Maybe Mike did the most sane thing a person can do right now which is simply to unplug. If so, I applaud him for that. If I didn’t need the Internet for my job, maybe I would, too. I have in the past. You become like a ghost. Your reality is very different than everyone else’s. That’s true in ways simply by not being on social media — something I quit outright 10 years ago.
Granted, I was hoping Mike would change his mind and the 404 page would be replaced with his homepage again. I can’t tell you how many times I’ve almost pulled the plug on my own blog. Nor can I tell you how many times I did pull the plug on previous blogs. This domain is by no means my first. I’ve been writing online since the 1990s. The main reason I abandoned the blogroll that used to exist on my website a decade ago is because no one listed on it still blogs anymore. It was just a bunch of dead links.

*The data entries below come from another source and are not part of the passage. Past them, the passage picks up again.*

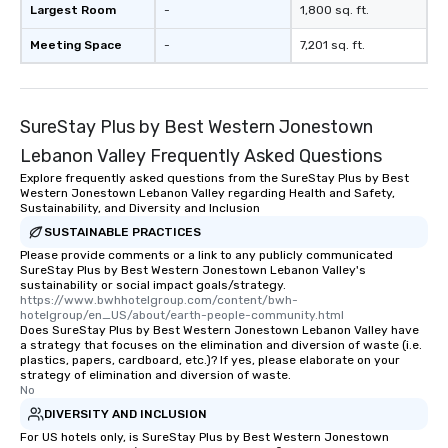
Largest Room
-
1,800 sq. ft.
Meeting Space
-
7,201 sq. ft.
SureStay Plus by Best Western Jonestown
Lebanon Valley Frequently Asked Questions
Explore frequently asked questions from the SureStay Plus by Best
Western Jonestown Lebanon Valley regarding Health and Safety,
Sustainability, and Diversity and Inclusion
SUSTAINABLE PRACTICES
Please provide comments or a link to any publicly communicated
SureStay Plus by Best Western Jonestown Lebanon Valley's
sustainability or social impact goals/strategy.
https://www.bwhhotelgroup.com/content/bwh-
hotelgroup/en_US/about/earth-people-community.html
Does SureStay Plus by Best Western Jonestown Lebanon Valley have
a strategy that focuses on the elimination and diversion of waste (i.e.
plastics, papers, cardboard, etc.)? If yes, please elaborate on your
strategy of elimination and diversion of waste.
No
DIVERSITY AND INCLUSION
For US hotels only, is SureStay Plus by Best Western Jonestown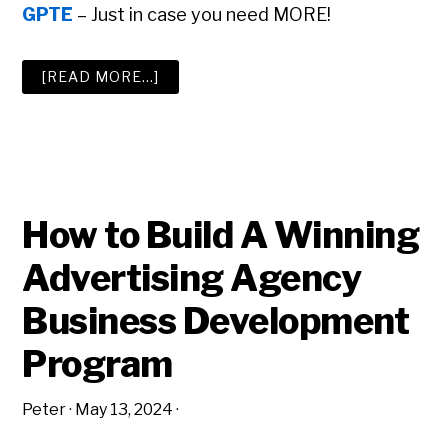
GPTE
– Just in case you need MORE!
ABOUT
[READ MORE…]
THE
BIG
ADVERTISING
AGENCY
RESOURCE
LIST
How to Build A Winning
Advertising Agency
Business Development
Program
Peter
·
May 13, 2024
·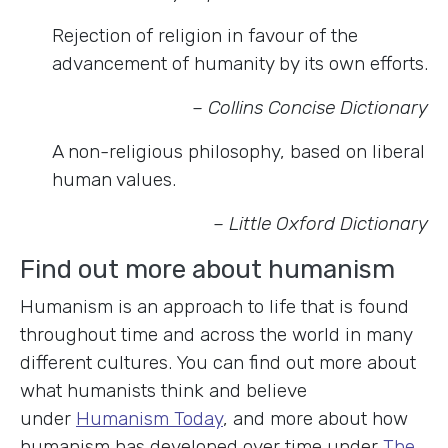
Rejection of religion in favour of the
advancement of humanity by its own efforts.
– Collins Concise Dictionary
A non-religious philosophy, based on liberal
human values.
– Little Oxford Dictionary
Find out more about humanism
Humanism is an approach to life that is found
throughout time and across the world in many
different cultures. You can find out more about
what humanists think and believe
under
Humanism Today
, and more about how
humanism has developed over time under
The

Sometimes I feel like the lone survivor of an asteroid when social media took center stage and all the blogging dinosaurs were wiped out. There’s a newer generation of bloggers now; and for the most part, I feel like an outsider. I’m not in their clique of post replies and pingbacks. I’m not sure I even want to be. It often feels more like an extension of social media than it does personal blogging.
I have no way to get in touch with Mike nor do I know if he’s reading this. In the past, he linked to my site occasionally and I linked to his as well. I enjoyed his writing quite a bit and will miss it. He wrote long form essays on a variety of topics. I enjoy long form essays.
Long form writing feels like a lost art on personal blogs these days. I swear most personal blogs are 80% about blogging itself or the Internet or technology. Mike covered some of that. I do, too. But that wasn’t the bulk of his writing.
Admittedly, I don’t count many bloggers on the internet as my friends these days. But I do feel like I got to know Mike more than others. There was a crossover of interests. The fact he wrote about Wesley Willis about six months ago sums it up for me. In the late 90s, I used to ride around in my car with tears of laughter running down my face blasting the Alternative Tentacles’ musician singing such classics as:
- Rock n Roll McDonald’s
- I Wupped Batman’s Ass
- Cut the Mullet
So when Mike posted a new blog, or what was really a long form essay because he is above all a writer first and a damn good one, I was there for it.
Today, in a cross my fingers moment that he’d revived his site, not only was the 404 page gone, it was all gone. My web browser returned the error that the server couldn’t be found. Perhaps we’ll cross paths again one day on the Internet. It’s hard to say.
Blogs come and go, I’ve learned over the years. They live and they die; and sometimes, when the time is right, get reborn again one day from the ashes. Until then, see ya when I see ya Mike.